EXERCISE MATERIALS -
=-=-=
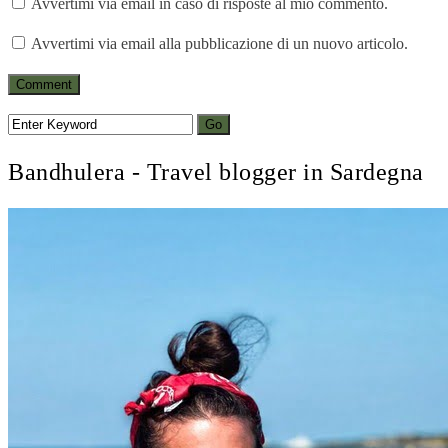
Avvertimi via email in caso di risposte al mio commento.
Avvertimi via email alla pubblicazione di un nuovo articolo.
Bandhulera - Travel blogger in Sardegna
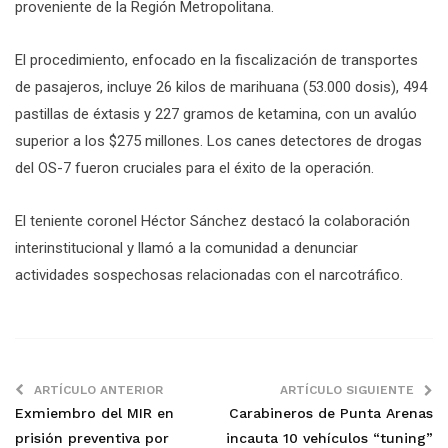
proveniente de la Región Metropolitana.
El procedimiento, enfocado en la fiscalización de transportes
de pasajeros, incluye 26 kilos de marihuana (53.000 dosis), 494
pastillas de éxtasis y 227 gramos de ketamina, con un avalúo
superior a los $275 millones. Los canes detectores de drogas
del OS-7 fueron cruciales para el éxito de la operación.
El teniente coronel Héctor Sánchez destacó la colaboración
interinstitucional y llamó a la comunidad a denunciar
actividades sospechosas relacionadas con el narcotráfico.
ARTÍCULO ANTERIOR
ARTÍCULO SIGUIENTE
Exmiembro del MIR en
Carabineros de Punta Arenas
prisión preventiva por
incauta 10 vehículos “tuning”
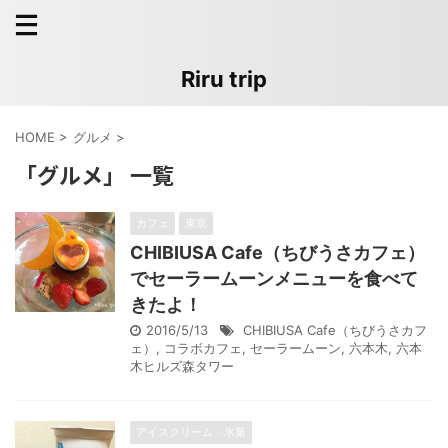
Riru trip
HOME
>
グルメ
>
「グルメ」 一覧
カフェ
東京
CHIBIUSA Cafe（ちびうさカフェ）
でセーラームーンメニューを食べて
きたよ！
2016/5/13
CHIBIUSA Cafe（ちびうさカフ
ェ）
,
コラボカフェ
,
セーラームーン
,
六本木
,
六本
木ヒルズ森タワー
アイスクリーム・氷菓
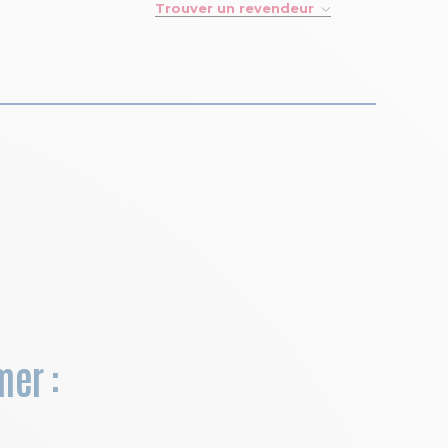
Trouver un revendeur
mer :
=-=-=
EXERCISE DESCRIPTION - Your response should consist solely of the lines from the line with "ARTÍCULO SIGUIENTE" through the last line of the entries above, printed exactly and without pictures.

OUTPUT BELOW -
ARTÍCULO SIGUIENTE
Exmiembro del MIR en
Carabineros de Punta Arenas
prisión preventiva por
incauta 10 vehículos “tuning”
Riru trip
HOME
>
グルメ
>
「グルメ」 一覧
カフェ
東京
CHIBIUSA Cafe（ちびうさカフェ）
でセーラームーンメニューを食べて
きたよ！
2016/5/13
CHIBIUSA Cafe（ちびうさカフ
ェ）
,
コラボカフェ
,
セーラームーン
,
六本木
,
六本
木ヒルズ森タワー
アイスクリーム・氷菓
Trouver un revendeur
mer :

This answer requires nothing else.